## ACTION ITEM
Filter the listing below down to the lines with the word "Cinsault" and copy those.

## DATA RECORDS
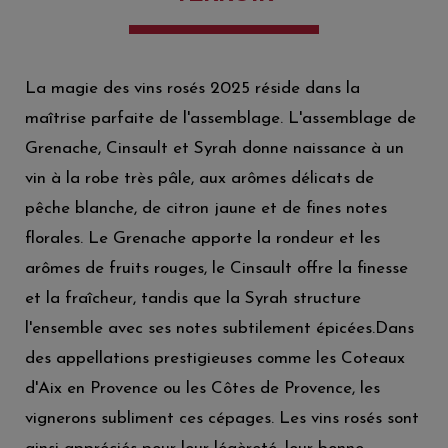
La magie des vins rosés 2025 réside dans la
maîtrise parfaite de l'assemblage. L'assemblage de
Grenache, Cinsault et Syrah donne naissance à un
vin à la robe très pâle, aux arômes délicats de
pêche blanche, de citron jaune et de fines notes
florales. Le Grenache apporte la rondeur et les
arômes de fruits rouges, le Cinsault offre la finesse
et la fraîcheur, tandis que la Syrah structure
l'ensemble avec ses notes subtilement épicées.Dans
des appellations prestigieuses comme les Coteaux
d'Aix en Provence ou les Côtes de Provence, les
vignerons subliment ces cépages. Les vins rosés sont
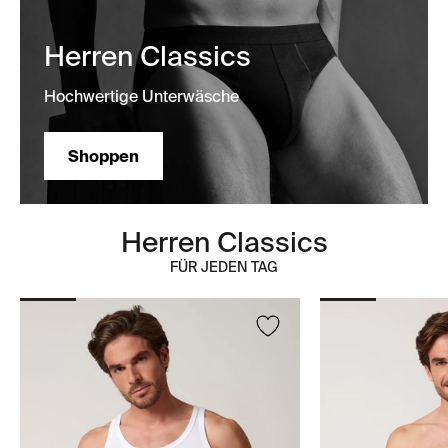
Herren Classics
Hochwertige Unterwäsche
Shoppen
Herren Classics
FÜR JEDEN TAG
--
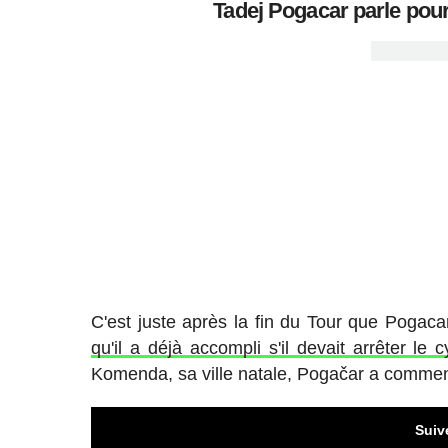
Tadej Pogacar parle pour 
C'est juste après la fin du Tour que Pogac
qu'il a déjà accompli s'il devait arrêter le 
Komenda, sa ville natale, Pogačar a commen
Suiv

## ANSWER SPACE
Grenache, Cinsault et Syrah donne naissance à un
arômes de fruits rouges, le Cinsault offre la finesse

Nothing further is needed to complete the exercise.